*** Opening of TASK INPUT ***

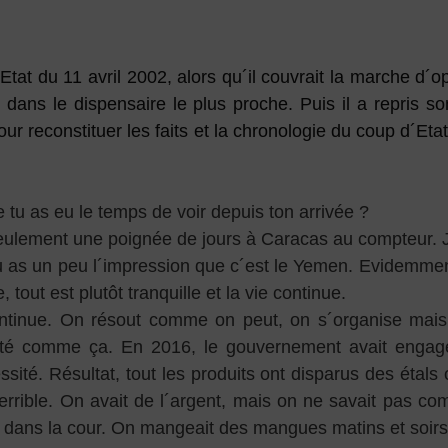
at du 11 avril 2002, alors qu´il couvrait la marche d´op
r dans le dispensaire le plus proche. Puis il a repris s
pour reconstituer les faits et la chronologie du coup d´Et
 tu as eu le temps de voir depuis ton arrivée ?
seulement une poignée de jours à Caracas au compteur
u as un peu l´impression que c´est le Yemen. Evidemment
tout est plutôt tranquille et la vie continue.
ontinue. On résout comme on peut, on s´organise mais
 été comme ça. En 2016, le gouvernement avait engag
ssité. Résultat, tout les produits ont disparus des étal
errible. On avait de l´argent, mais on ne savait pas co
 dans la cour. On mangeait des mangues matins et soirs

*** Close of TASK INPUT ***

#### TRY IT
In the listing above, find the line with "u as un peu" and the line with "ssité. Résultat, tout"; output exactly those lines and all lines between them.

#### FINISHED TASK
u as un peu l´impression que c´est le Yemen. Evidemment
tout est plutôt tranquille et la vie continue.
ontinue. On résout comme on peut, on s´organise mais
 été comme ça. En 2016, le gouvernement avait engag
ssité. Résultat, tout les produits ont disparus des étal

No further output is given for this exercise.